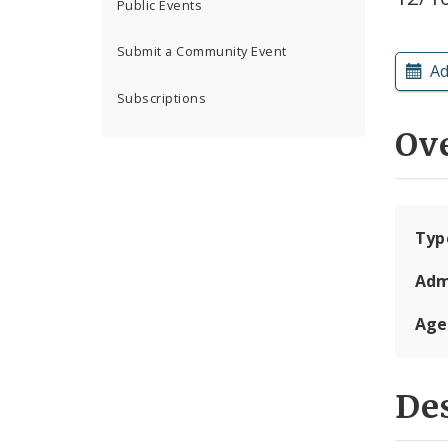
Public Events
Submit a Community Event
Ad
Subscriptions
Ov
Typ
Adm
Age
Des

● **EXERCISE AIM**
Print each record exactly as it stands, omitting the pictures.

● **ANSWER TO THE EXERCISE**
Public Events
Submit a Community Event
Ad
Subscriptions
Ov
Typ
Adm
Age
Des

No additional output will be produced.